The CO2 problem in 6 easy steps

These calculations can be condensed into simplified fits to the data, such as the oft-used formula for CO2: RF = 5.35 ln(CO2/CO2_orig) (see Table 6.2 in IPCC TAR for the others). The logarithmic form comes from the fact that some particular lines are already saturated and that the increase in forcing depends on the ‘wings’ (see this post for more details). Forcings for lower concentration gases (such as CFCs) are linear in concentration. The calculations in Myhre et al use representative profiles for different latitudes, but different assumptions about clouds, their properties and the spatial heterogeneity mean that the global mean forcing is uncertain by about 10%. Thus the RF for a doubling of CO2 is likely 3.7±0.4 W/m2 – the same order of magnitude as an increase of solar forcing by 2%.

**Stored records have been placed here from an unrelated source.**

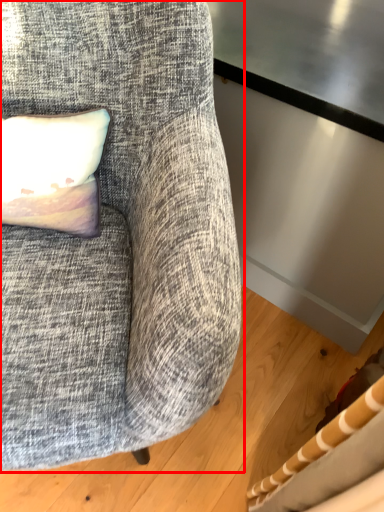 Question: From the image's perspective, where is chair (annotated by the red box) located relative to pillow?

Choices:
 (A) below
 (B) above

Answer: (A) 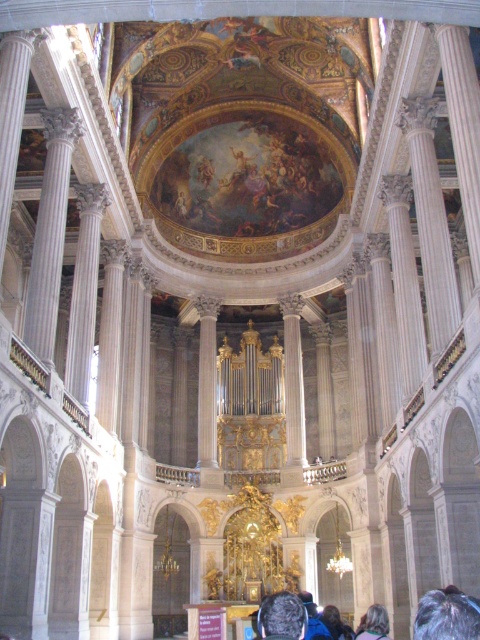 Who is higher up, dark gray hair at center or gray hair at lower right?

dark gray hair at center is above.

Between point (263, 604) and point (376, 612), which one is positioned behind?

The point (263, 604) is more distant.

Which is behind, point (264, 608) or point (374, 632)?

Positioned behind is point (374, 632).

Locate an element on the screen. The image size is (480, 640). dark gray hair at center is located at coordinates (282, 616).

Is gray hair at upper center wider than gray fabric headband at center?

Indeed, gray hair at upper center has a greater width compared to gray fabric headband at center.

Is gray hair at upper center thinner than gray fabric headband at center?

No, gray hair at upper center is not thinner than gray fabric headband at center.

Identify the location of gray hair at upper center. (446, 616).

Locate an element on the screen. gray hair at upper center is located at coordinates (446, 616).

Is gray hair at lower right shorter than gray fabric headband at center?

Yes.

Who is lower down, gray hair at lower right or gray fabric headband at center?

gray fabric headband at center is below.

Between point (381, 605) and point (340, 637), which one is positioned in front?

Point (340, 637)

You are a GUI agent. You are given a task and a screenshot of the screen. Output one action in this format:
    pyautogui.click(x=<x>, y=<y>)
    Task: Click on the gray hair at lower right
    This screenshot has height=640, width=480.
    Given the screenshot: What is the action you would take?
    pyautogui.click(x=373, y=624) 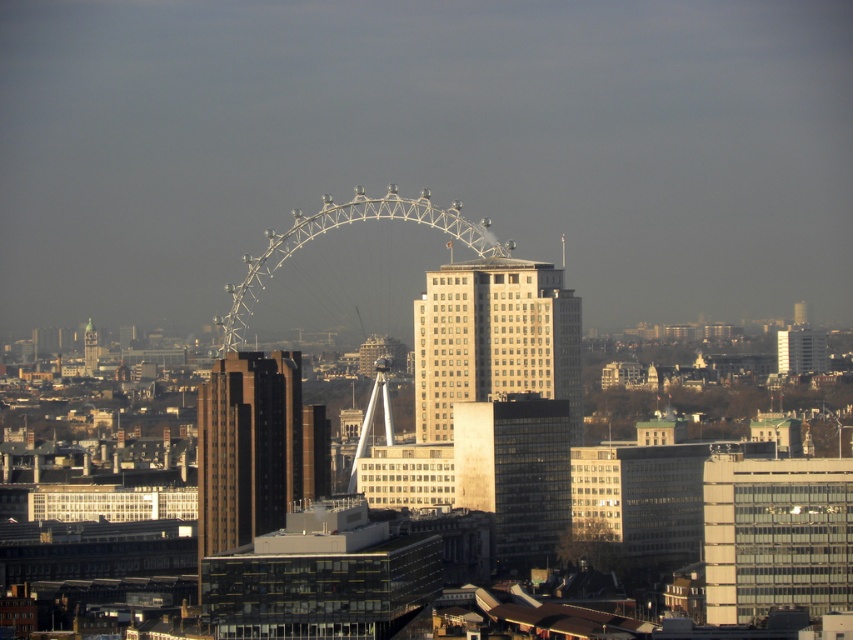 What are the coordinates of the beige glass building at center?

The beige glass building at center is located at coordinates point (494,339). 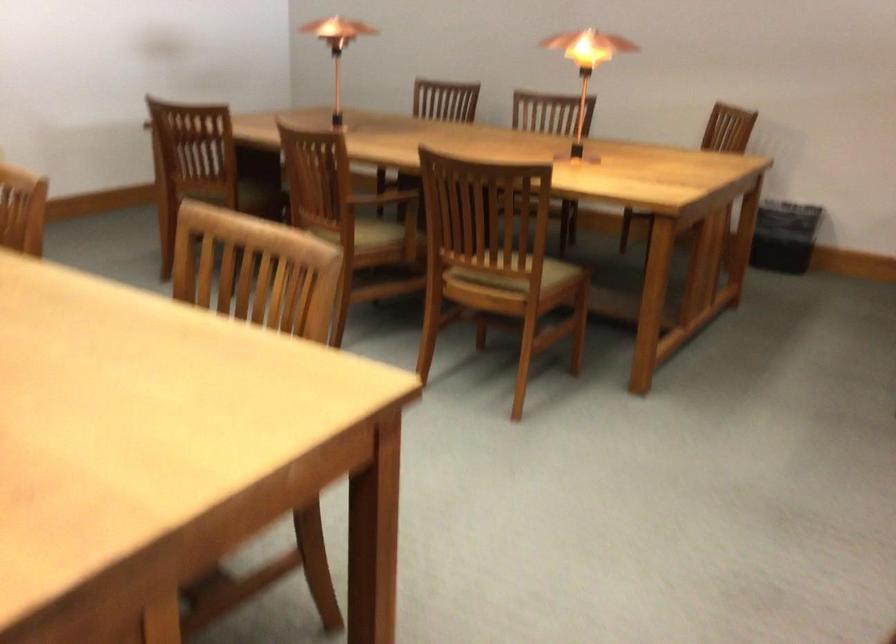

There are a couple of small twists on the radiative forcing concept. One is that CO2 has an important role in the stratospheric radiation balance. The stratosphere reacts very quickly to changes in that balance and that changes the TOA forcing by a small but non-negligible amount. The surface response, which is much slower, therefore reacts more proportionately to the ‘adjusted’ forcing and this is generally what is used in lieu of the instantaneous forcing. The other wrinkle is depending slightly on the spatial distribution of forcing agents, different feedbacks and processes might come into play and thus an equivalent forcing from two different sources might not give the same response. The factor that quantifies this effect is called the ‘efficacy’ of the forcing, which for the most part is reasonably close to one, and so doesn’t change the zeroth-order picture (Hansen et al, 2005). This means that climate forcings can be simply added to approximate the net effect.

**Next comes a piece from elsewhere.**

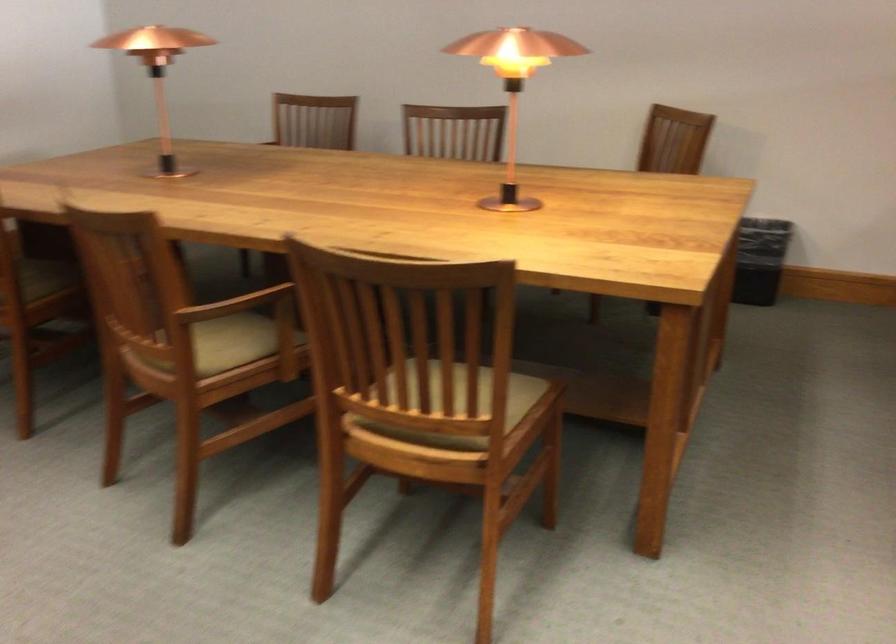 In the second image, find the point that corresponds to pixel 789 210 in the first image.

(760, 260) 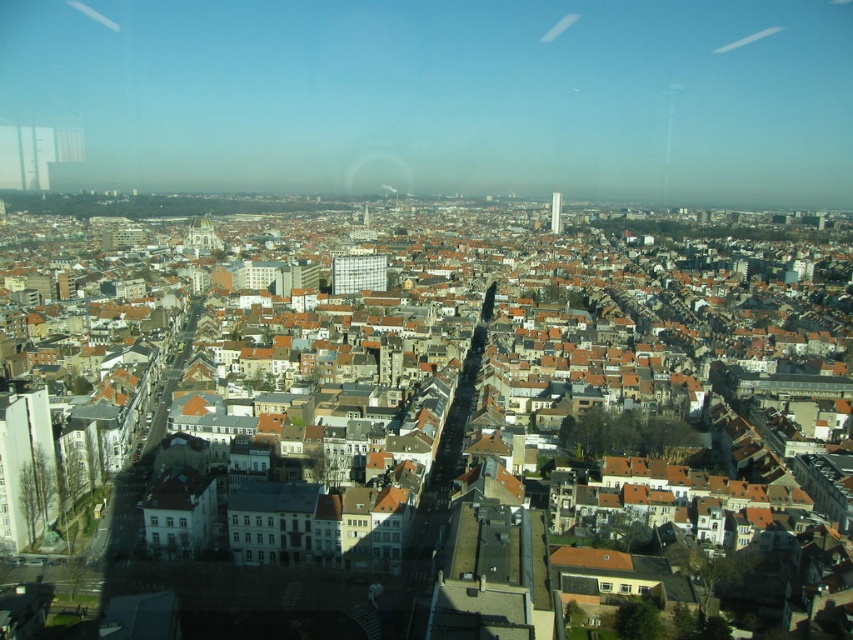 From the picture: You are a drone operator trying to deliver a package to the white glass tower at center. Your GPS shows that the tower is at point (555, 212). You see the white glass tower at center in the image. Is the tower at the correct GPS coordinates?

Yes, the white glass tower at center is located at point (555, 212), so the GPS coordinates are correct.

The total forcing from the trace greenhouse gases mentioned in Step 3, is currently about 2.5 W/m2, and the net forcing (including cooling impacts of aerosols and natural changes) is 1.6±1.0 W/m2 since the pre-industrial. Most of the uncertainty is related to aerosol effects. Current growth in forcings is dominated by increasing CO2, with potentially a small role for decreases in reflective aerosols (sulphates, particularly in the US and EU) and increases in absorbing aerosols (like soot, particularly from India and China and from biomass burning).

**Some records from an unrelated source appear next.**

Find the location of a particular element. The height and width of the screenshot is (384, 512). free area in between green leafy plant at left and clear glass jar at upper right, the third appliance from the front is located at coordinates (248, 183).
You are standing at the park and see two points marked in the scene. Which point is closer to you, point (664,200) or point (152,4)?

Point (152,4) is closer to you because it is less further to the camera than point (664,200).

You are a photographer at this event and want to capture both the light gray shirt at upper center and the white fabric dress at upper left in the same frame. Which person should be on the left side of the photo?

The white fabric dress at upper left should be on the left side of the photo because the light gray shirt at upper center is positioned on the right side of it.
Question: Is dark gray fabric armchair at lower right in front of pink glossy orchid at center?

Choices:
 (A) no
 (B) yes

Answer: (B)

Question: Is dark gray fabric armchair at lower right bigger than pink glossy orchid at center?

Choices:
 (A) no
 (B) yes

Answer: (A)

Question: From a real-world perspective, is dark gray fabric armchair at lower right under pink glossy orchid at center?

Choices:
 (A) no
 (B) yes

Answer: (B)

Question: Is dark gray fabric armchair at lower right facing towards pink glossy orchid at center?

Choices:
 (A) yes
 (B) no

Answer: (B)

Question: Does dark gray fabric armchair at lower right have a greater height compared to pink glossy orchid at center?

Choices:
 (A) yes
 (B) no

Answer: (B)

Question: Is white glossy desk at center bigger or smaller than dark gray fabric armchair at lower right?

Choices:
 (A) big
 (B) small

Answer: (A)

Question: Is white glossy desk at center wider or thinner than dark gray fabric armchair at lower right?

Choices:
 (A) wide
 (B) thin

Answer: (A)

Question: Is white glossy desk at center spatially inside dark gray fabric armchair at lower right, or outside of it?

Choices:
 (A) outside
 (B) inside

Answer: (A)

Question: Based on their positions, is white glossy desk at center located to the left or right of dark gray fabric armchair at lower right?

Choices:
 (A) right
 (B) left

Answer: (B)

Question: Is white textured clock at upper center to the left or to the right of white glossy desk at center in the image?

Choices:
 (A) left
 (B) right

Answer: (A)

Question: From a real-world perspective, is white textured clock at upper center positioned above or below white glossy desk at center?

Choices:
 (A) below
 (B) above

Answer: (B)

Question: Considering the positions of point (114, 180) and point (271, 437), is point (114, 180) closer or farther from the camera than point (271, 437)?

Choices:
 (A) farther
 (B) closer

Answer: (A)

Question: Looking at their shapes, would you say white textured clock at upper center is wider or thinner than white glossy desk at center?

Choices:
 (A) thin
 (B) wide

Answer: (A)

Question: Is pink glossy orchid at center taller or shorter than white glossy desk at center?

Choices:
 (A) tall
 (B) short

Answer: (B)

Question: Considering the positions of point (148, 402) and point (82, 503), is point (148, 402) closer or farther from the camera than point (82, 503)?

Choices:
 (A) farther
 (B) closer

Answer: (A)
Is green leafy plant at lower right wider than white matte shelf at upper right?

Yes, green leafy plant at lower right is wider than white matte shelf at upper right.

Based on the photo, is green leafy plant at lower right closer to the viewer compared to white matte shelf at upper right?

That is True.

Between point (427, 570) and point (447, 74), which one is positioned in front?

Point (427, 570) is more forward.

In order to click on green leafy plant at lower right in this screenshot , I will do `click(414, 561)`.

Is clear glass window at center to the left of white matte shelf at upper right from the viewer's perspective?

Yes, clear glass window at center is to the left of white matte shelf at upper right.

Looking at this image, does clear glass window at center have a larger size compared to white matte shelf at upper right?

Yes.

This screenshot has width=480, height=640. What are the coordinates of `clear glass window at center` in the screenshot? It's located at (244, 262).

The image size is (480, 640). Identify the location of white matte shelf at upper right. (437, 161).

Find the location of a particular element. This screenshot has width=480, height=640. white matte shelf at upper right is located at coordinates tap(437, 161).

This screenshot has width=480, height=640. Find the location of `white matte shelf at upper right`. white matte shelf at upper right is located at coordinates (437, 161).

Step 5: Climate sensitivity is around 3ºC for a doubling of CO2

The climate sensitivity classically defined is the response of global mean temperature to a forcing once all the ‘fast feedbacks’ have occurred (atmospheric temperatures, clouds, water vapour, winds, snow, sea ice etc.), but before any of the ‘slow’ feedbacks have kicked in (ice sheets, vegetation, carbon cycle etc.). Given that it doesn’t matter much which forcing is changing, sensitivity can be assessed from any particular period in the past where the changes in forcing are known and the corresponding equilibrium temperature change can be estimated. As we have discussed previously, the last glacial period is a good example of a large forcing (~7 W/m2 from ice sheets, greenhouse gases, dust and vegetation) giving a large temperature response (~5 ºC) and implying a sensitivity of about 3ºC (with substantial error bars). More formally, you can combine this estimate with others taken from the 20th century, the response to volcanoes, the last millennium, remote sensing etc. to get pretty good constraints on what the number should be. This was done by Annan and Hargreaves (2006), and they come up with, you guessed it, 3ºC.

Converting the estimate for doubled CO2 to a more useful factor gives ~0.75 ºC/(W/m2).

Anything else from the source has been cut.